In even the most cordial of situations, divorce is hard. Not only do you have to face life as a newly single person, but if children are involved, there are other considerations. Things can become even more complicated when your co-parent fails to make court-ordered child support payments. If your co-parent has not made a support payment, it’s time to act.
Ideally, co-parenting involves both parties working together for the good of the children. If your co-parent fails to pay child support, begin by calmly discussing the fact. If they faced a financial emergency that left them unable to pay and you’re able to work with them on getting caught up, that is often an easier, less contentious route to take.

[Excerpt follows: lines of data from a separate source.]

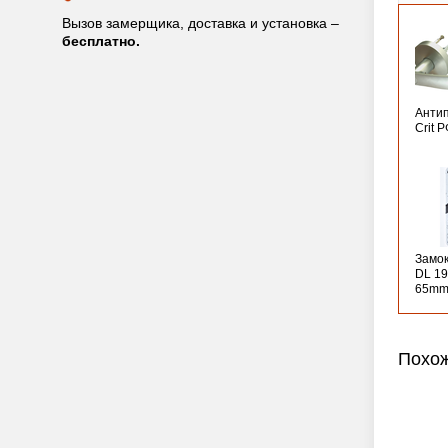
Вызов замерщика, доставка и установка –
бесплатно.
Анти
Crit 
Замо
DL 19
65mm
Похож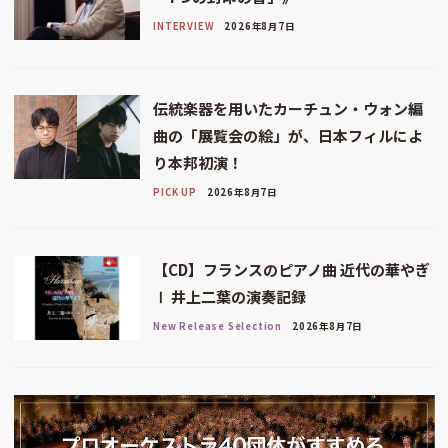
INTERVIEW
2026年8月7日
伝統楽器を用いたカーチュン・ウォン編
曲の「展覧会の絵」が、日本フィルによ
り本邦初演！
PICK UP
2026年8月7日
【CD】フランスのピアノ曲 近代の華やぎ
Ⅰ 井上二葉の演奏記録
New Release Selection
2026年8月7日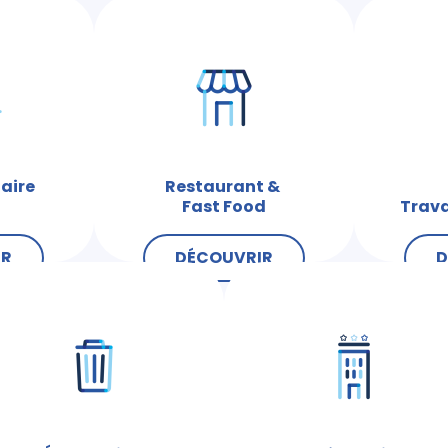
aire
Restaurant &
Fast Food
Trava
IR
DÉCOUVRIR
D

Depending on your co-parent’s work situation, they may be unable to meet the amount the court ordered them to pay. It’s important that you remain flexible. While you don’t have to allow yourself to be taken advantage of, it may be in your child’s best interest to consider modifying the agreement.
Consult a lawyer
Unfortunately, there are cases in which a divorce begins amicably and takes a turn for the worse. Even worse, some co-parents choose to weaponize their support payments as a means of manipulating the situation and their child’s other parent.
If that is the case in your situation, you should consult an attorney familiar with child support law in your area. There are instances where motions must be filed, and legal steps must be taken to ensure that the children are cared for.
Ideally, the adults involved in co-parenting remember to keep their children’s best interests at heart. That includes when dealing with child support payment.